The female waitstaff looked after me very well - I don't think I've ever had a service team in New Zealand so solicitously enquire after my welfare. The male waitstaff, not to be outdone, also came around many times to check on me. By a long shot (Bracu also offers shooting practice on the estate), this was the most diligent and solicitous service I've ever received in N.Z - if the food had measured up, this would have been a total knock-out experience.
I gladly admit I was unable to taste what would be the night's marquee dish - beef wellington which I glimpsed as an elegant expanse on other plates (as I abjured red meat eight years ago). The restaurant to its credit had clearly mentioned they would be unable to accomodate alterations as this is a set menu but on my prior request, the manager and I had agreed that I will have bread and butter instead for this course. On the actual evening though, they indulgently surprised me by offering artichoke soup with a fried sphere that when sliced, oozed egg yolk into the mix.
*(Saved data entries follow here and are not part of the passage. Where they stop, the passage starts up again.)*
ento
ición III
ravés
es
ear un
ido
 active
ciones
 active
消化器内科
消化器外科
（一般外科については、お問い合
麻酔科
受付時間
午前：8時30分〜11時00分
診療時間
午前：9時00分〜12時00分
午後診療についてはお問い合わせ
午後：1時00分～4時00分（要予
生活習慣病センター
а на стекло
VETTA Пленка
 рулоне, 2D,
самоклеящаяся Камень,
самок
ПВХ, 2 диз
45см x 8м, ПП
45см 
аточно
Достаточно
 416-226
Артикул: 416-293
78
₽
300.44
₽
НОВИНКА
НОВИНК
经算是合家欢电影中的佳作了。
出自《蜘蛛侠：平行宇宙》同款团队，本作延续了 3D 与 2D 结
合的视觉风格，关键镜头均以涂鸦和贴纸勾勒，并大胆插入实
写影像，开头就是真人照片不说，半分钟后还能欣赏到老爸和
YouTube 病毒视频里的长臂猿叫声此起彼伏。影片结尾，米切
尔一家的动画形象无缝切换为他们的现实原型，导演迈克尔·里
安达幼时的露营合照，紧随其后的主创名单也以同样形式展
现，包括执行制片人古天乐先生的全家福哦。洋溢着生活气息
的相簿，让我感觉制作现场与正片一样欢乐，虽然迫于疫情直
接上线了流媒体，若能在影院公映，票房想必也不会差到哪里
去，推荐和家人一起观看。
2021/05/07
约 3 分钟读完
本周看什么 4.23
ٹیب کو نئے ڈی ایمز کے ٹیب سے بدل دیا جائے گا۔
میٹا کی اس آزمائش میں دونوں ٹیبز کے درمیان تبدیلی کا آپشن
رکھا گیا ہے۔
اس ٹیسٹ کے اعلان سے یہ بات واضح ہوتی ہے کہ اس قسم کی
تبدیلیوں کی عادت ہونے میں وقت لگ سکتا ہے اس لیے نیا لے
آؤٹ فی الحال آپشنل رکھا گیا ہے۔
I was full to the gills by the time I finished this ample quantity and it would be unfair of me to critique what is clearly a generous gesture.
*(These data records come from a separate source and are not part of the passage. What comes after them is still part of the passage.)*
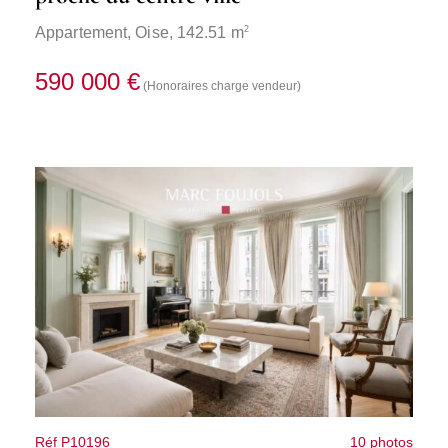
2
Appartement,
Oise
, 142.51 m
590 000 €
(Honoraires charge vendeur)
Réf P10196
10 photos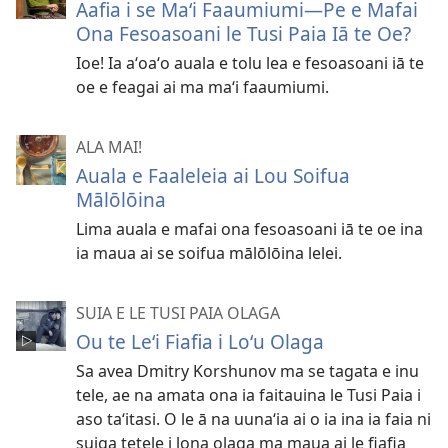
Aafia i se Maʻi Faaumiumi—Pe e Mafai
Ona Fesoasoani le Tusi Paia Iā te Oe?
Ioe! Ia aʻoaʻo auala e tolu lea e fesoasoani iā te
oe e feagai ai ma maʻi faaumiumi.
ALA MAI!
Auala e Faaleleia ai Lou Soifua
Mālōlōina
Lima auala e mafai ona fesoasoani iā te oe ina
ia maua ai se soifua mālōlōina lelei.
SUIA E LE TUSI PAIA OLAGA
Ou te Leʻi Fiafia i Loʻu Olaga
Sa avea Dmitry Korshunov ma se tagata e inu
tele, ae na amata ona ia faitauina le Tusi Paia i
aso taʻitasi. O le ā na uunaʻia ai o ia ina ia faia ni
suiga tetele i lona olaga ma maua ai le fiafia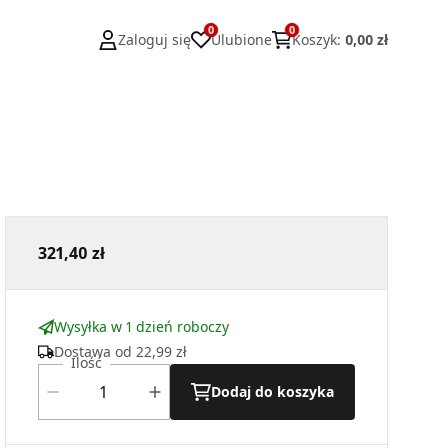
0
0
Zaloguj się
Ulubione
Koszyk
:
0,00 zł
321,40 zł
Wysyłka w 1 dzień roboczy
Dostawa od
22,99 zł
Ilość
Dodaj do koszyka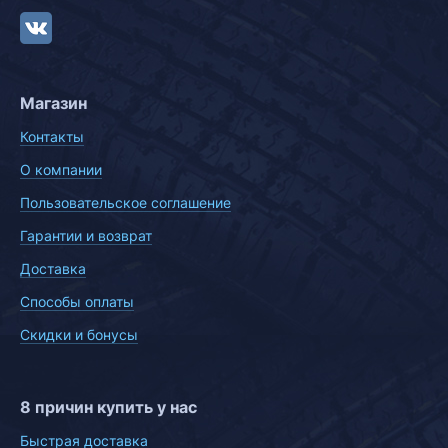
Магазин
Контакты
О компании
Пользовательское соглашение
Гарантии и возврат
Доставка
Способы оплаты
Скидки и бонусы
8 причин купить у нас
Быстрая доставка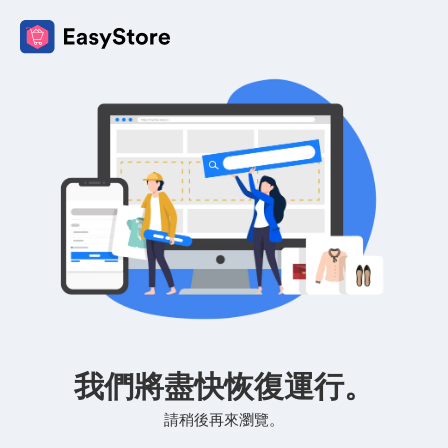
我們將盡快恢復運行。
請稍後再來瀏覽。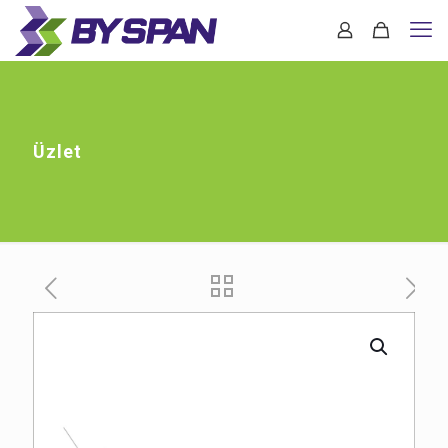
Üzlet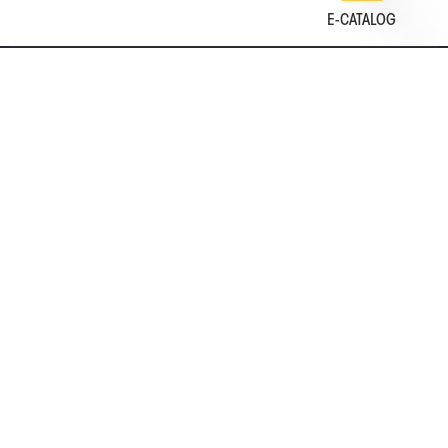
E-CATALOG
EN
DE
中文
日本
25
+
COUNTRIES
EMPLOYE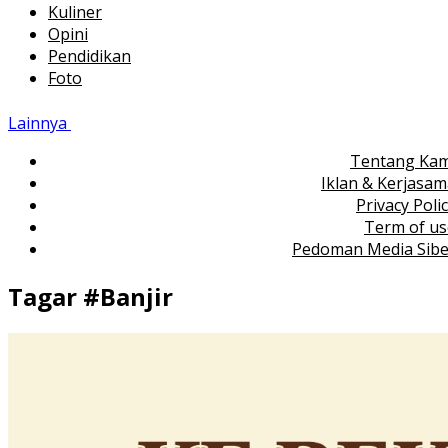
Kuliner
Opini
Pendidikan
Foto
Lainnya
Tentang Kam
Iklan & Kerjasa
Privacy Poli
Term of us
Pedoman Media Sibe
Tagar #
Banjir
In the past, Bracu offered very nice pre-desserts like sorbets - no such pleasant preambles feature now. The dessert, thankfully, rivaled the fish course in finished flavours - both boasting of competence and satisfaction, rather than brilliance and rapture. A bitter chocolate cylinder had reasonable intensity but if one were to nitpick, not the exquisite seduction of the very best marquise. A foam channeled cep mushroom flavour, complementing a vanilla ice cream that neatly folded in the flavour of truffle. But the ice cream was melting already, and the successful flavour combination was presented in miserly quantity which was in surprising contradistinction to the bounty of everything that came before.
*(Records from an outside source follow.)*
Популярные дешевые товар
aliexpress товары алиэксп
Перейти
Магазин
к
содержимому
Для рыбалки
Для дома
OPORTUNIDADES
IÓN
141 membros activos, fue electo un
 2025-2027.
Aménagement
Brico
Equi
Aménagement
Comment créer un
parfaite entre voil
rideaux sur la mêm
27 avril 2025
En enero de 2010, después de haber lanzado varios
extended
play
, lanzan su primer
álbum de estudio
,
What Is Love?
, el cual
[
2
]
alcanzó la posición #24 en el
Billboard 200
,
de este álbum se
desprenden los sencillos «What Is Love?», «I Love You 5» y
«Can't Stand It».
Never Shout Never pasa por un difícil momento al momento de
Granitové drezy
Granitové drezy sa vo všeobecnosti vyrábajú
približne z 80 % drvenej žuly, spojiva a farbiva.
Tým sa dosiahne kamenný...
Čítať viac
The level of cuisine here has significantly dipped compared to the days of the chefs in the previous decade. I was treated like a VIP so the pampering often distracted one from the underwhelming victuals. Bombay is actually less than an hour's drive from Auckland's periphery but with chefs tempted to so many ambitious places in Auckland, I would not envy Bracu's owner the onerous task of retaining top-tier chefs. Michael Newlands, Logan Clarke - these quality chefs have come and gone and there was another chef in the interim before the current one. The turn-over would not be helping - if you want to create a place like Troisgros or Le Pres d'Eugenie, the chef has to stay for a long time in order to really grow wings that can span a planet... The challenge going ahead for the owner is whether he can reprise Bracu's history of excellence in the hinterlands.